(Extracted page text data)
##############################
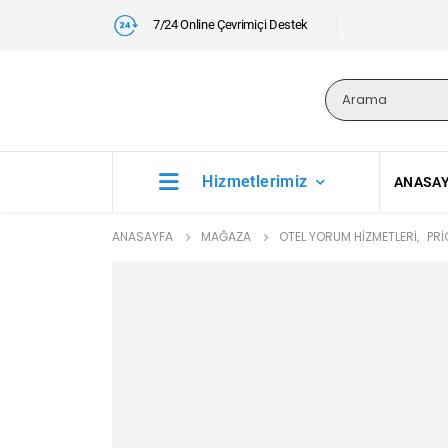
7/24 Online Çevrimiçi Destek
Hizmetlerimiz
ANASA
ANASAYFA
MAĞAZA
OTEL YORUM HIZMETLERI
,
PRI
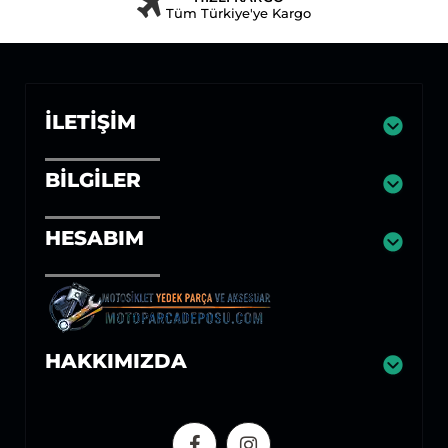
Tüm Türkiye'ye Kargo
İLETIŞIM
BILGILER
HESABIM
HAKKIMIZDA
##############################
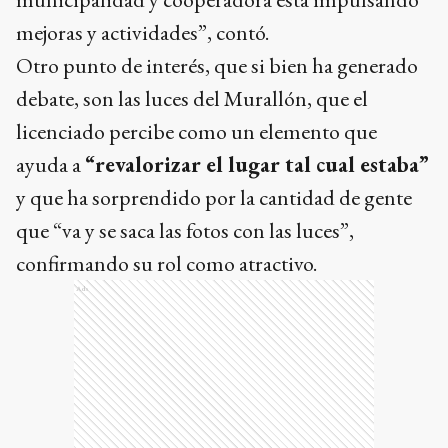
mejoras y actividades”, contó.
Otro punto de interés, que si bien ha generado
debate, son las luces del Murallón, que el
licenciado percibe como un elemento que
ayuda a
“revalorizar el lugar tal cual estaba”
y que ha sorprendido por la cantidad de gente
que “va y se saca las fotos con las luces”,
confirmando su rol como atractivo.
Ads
##############################
> _Exercise directions_:
Copy, from the lines above, each one that holds "como".

> _Response area_:
licenciado percibe como un elemento que
confirmando su rol como atractivo.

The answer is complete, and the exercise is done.